Ensuite, il y a l’influence du film lui-même. Son empreinte sur la culture et les réalisateurs est grande : le clip de Blur To the end (1994), une chanson de Barbara, de nombreuses publicités… On sent son influence dans la mode ou dans le travail de cinéastes comme David Lynch ou Peter Greenaway. Les points communs entre Marienbad et The Shining sont nombreux et déroutants.
INTERPRÉTATIONS
Comme Mulholland Drive (2001) ou Picnic at Hanging Rock (1975), c’est un film mystérieux, ouvert aux interprétations. En voici quelques-unes :
- A et X sont-ils des survivants d’une apocalypse nucléaire ?
- sont-ils déjà morts ?
- le personnage masculin (X) essaye de modeler le film à sa guise
- c’est un film sur le pouvoir du cinéma (photographie, mouvements de caméra)
- c’est un film sur le viol (ce que réfute Resnais lui-même : « Pour moi, c’est un simple film d’amour, j’ai essayé de traduire l’émotion amoureuse, mais j’étais absolument opposé à l’idée d’un viol. »)
PHILOSOPHIE
Le film pose une question philosophique : quelle est l’objectivité de la réalité ? Chacun vit sa vie dans sa tête, chacun a sa perception de la réalité. Et quand la mémoire (la thématique fétiche de Resnais) fait défaut, comment attester de la réalité de l’expérience vécue ?
À l’image de la vie…
Alors, pensum prétentieux ou révolution esthétique ? Chacun se fera son avis. La majorité considère Marienbad comme un des rares films vraiment mythiques de l’histoire du cinéma.
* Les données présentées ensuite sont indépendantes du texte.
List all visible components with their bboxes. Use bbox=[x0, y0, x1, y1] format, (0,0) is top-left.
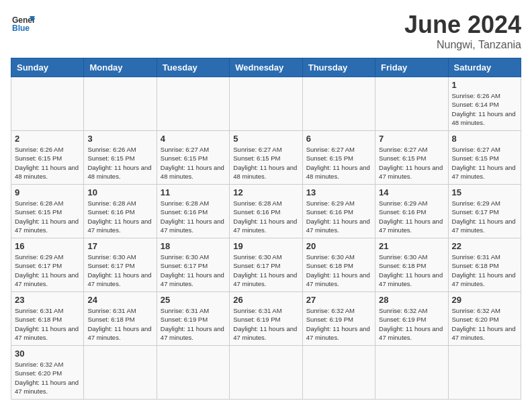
day-29: 29 Sunrise: 6:32 AMSunset: 6:20 PMDaylig… bbox=[448, 292, 521, 346]
empty-cell bbox=[84, 346, 157, 400]
day-14: 14 Sunrise: 6:29 AMSunset: 6:16 PMDaylig… bbox=[375, 185, 448, 238]
day-17: 17 Sunrise: 6:30 AMSunset: 6:17 PMDaylig… bbox=[84, 238, 157, 292]
empty-cell bbox=[230, 77, 302, 131]
svg-text:Blue: Blue bbox=[12, 24, 30, 33]
day-6: 6 Sunrise: 6:27 AMSunset: 6:15 PMDayligh… bbox=[302, 131, 375, 185]
day-25: 25 Sunrise: 6:31 AMSunset: 6:19 PMDaylig… bbox=[157, 292, 229, 346]
day-24: 24 Sunrise: 6:31 AMSunset: 6:18 PMDaylig… bbox=[84, 292, 157, 346]
day-28: 28 Sunrise: 6:32 AMSunset: 6:19 PMDaylig… bbox=[375, 292, 448, 346]
empty-cell bbox=[157, 77, 229, 131]
day-5: 5 Sunrise: 6:27 AMSunset: 6:15 PMDayligh… bbox=[230, 131, 302, 185]
day-23: 23 Sunrise: 6:31 AMSunset: 6:18 PMDaylig… bbox=[11, 292, 84, 346]
header-sunday: Sunday bbox=[11, 58, 84, 77]
week-row-3: 9 Sunrise: 6:28 AMSunset: 6:15 PMDayligh… bbox=[11, 185, 521, 238]
day-7: 7 Sunrise: 6:27 AMSunset: 6:15 PMDayligh… bbox=[375, 131, 448, 185]
empty-cell bbox=[11, 77, 84, 131]
day-20: 20 Sunrise: 6:30 AMSunset: 6:18 PMDaylig… bbox=[302, 238, 375, 292]
empty-cell bbox=[84, 77, 157, 131]
header-saturday: Saturday bbox=[448, 58, 521, 77]
empty-cell bbox=[375, 346, 448, 400]
day-12: 12 Sunrise: 6:28 AMSunset: 6:16 PMDaylig… bbox=[230, 185, 302, 238]
title-area: June 2024 Nungwi, Tanzania bbox=[404, 11, 521, 51]
week-row-1: 1 Sunrise: 6:26 AMSunset: 6:14 PMDayligh… bbox=[11, 77, 521, 131]
day-9: 9 Sunrise: 6:28 AMSunset: 6:15 PMDayligh… bbox=[11, 185, 84, 238]
day-22: 22 Sunrise: 6:31 AMSunset: 6:18 PMDaylig… bbox=[448, 238, 521, 292]
logo-icon: General Blue bbox=[11, 11, 35, 35]
day-19: 19 Sunrise: 6:30 AMSunset: 6:17 PMDaylig… bbox=[230, 238, 302, 292]
location-title: Nungwi, Tanzania bbox=[404, 39, 521, 51]
day-27: 27 Sunrise: 6:32 AMSunset: 6:19 PMDaylig… bbox=[302, 292, 375, 346]
empty-cell bbox=[302, 346, 375, 400]
logo: General Blue bbox=[11, 11, 35, 35]
header-thursday: Thursday bbox=[302, 58, 375, 77]
header-monday: Monday bbox=[84, 58, 157, 77]
week-row-5: 23 Sunrise: 6:31 AMSunset: 6:18 PMDaylig… bbox=[11, 292, 521, 346]
day-18: 18 Sunrise: 6:30 AMSunset: 6:17 PMDaylig… bbox=[157, 238, 229, 292]
weekday-header-row: Sunday Monday Tuesday Wednesday Thursday… bbox=[11, 58, 521, 77]
empty-cell bbox=[230, 346, 302, 400]
empty-cell bbox=[157, 346, 229, 400]
header-tuesday: Tuesday bbox=[157, 58, 229, 77]
empty-cell bbox=[448, 346, 521, 400]
page-header: General Blue June 2024 Nungwi, Tanzania bbox=[11, 11, 521, 51]
month-title: June 2024 bbox=[404, 11, 521, 39]
calendar-table: Sunday Monday Tuesday Wednesday Thursday… bbox=[11, 58, 521, 400]
day-11: 11 Sunrise: 6:28 AMSunset: 6:16 PMDaylig… bbox=[157, 185, 229, 238]
header-friday: Friday bbox=[375, 58, 448, 77]
empty-cell bbox=[375, 77, 448, 131]
week-row-2: 2 Sunrise: 6:26 AMSunset: 6:15 PMDayligh… bbox=[11, 131, 521, 185]
day-3: 3 Sunrise: 6:26 AMSunset: 6:15 PMDayligh… bbox=[84, 131, 157, 185]
week-row-6: 30 Sunrise: 6:32 AMSunset: 6:20 PMDaylig… bbox=[11, 346, 521, 400]
day-2: 2 Sunrise: 6:26 AMSunset: 6:15 PMDayligh… bbox=[11, 131, 84, 185]
day-1: 1 Sunrise: 6:26 AMSunset: 6:14 PMDayligh… bbox=[448, 77, 521, 131]
day-21: 21 Sunrise: 6:30 AMSunset: 6:18 PMDaylig… bbox=[375, 238, 448, 292]
day-8: 8 Sunrise: 6:27 AMSunset: 6:15 PMDayligh… bbox=[448, 131, 521, 185]
week-row-4: 16 Sunrise: 6:29 AMSunset: 6:17 PMDaylig… bbox=[11, 238, 521, 292]
day-4: 4 Sunrise: 6:27 AMSunset: 6:15 PMDayligh… bbox=[157, 131, 229, 185]
day-13: 13 Sunrise: 6:29 AMSunset: 6:16 PMDaylig… bbox=[302, 185, 375, 238]
day-15: 15 Sunrise: 6:29 AMSunset: 6:17 PMDaylig… bbox=[448, 185, 521, 238]
header-wednesday: Wednesday bbox=[230, 58, 302, 77]
day-16: 16 Sunrise: 6:29 AMSunset: 6:17 PMDaylig… bbox=[11, 238, 84, 292]
empty-cell bbox=[302, 77, 375, 131]
day-30: 30 Sunrise: 6:32 AMSunset: 6:20 PMDaylig… bbox=[11, 346, 84, 400]
day-26: 26 Sunrise: 6:31 AMSunset: 6:19 PMDaylig… bbox=[230, 292, 302, 346]
day-10: 10 Sunrise: 6:28 AMSunset: 6:16 PMDaylig… bbox=[84, 185, 157, 238]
Pour être apprécié, il nécessite que le spectateur se détende, se laisse entraîner dans un voyage hors du commun. Selon Resnais : « Je ne vois pas Marienbad comme une énigme. Chaque spectateur doit trouver sa propre solution. Mais ce ne sera pas la même solution pour tout le monde. » Dans la bande-annonce, il est dit : « Pour la première fois au cinéma, vous serez le co-auteur d’un film. » Chaque film ne demande-t-il pas à son spectateur de participer, comme toutes les œuvres d’art ? Bien sûr que si. Mais aucun aussi intensément que L’Année dernière à Marienbad. C’est un film à l’image de la vie : ouvert à toutes les possibilités, et c’est ce qui en fait la beauté et la singularité.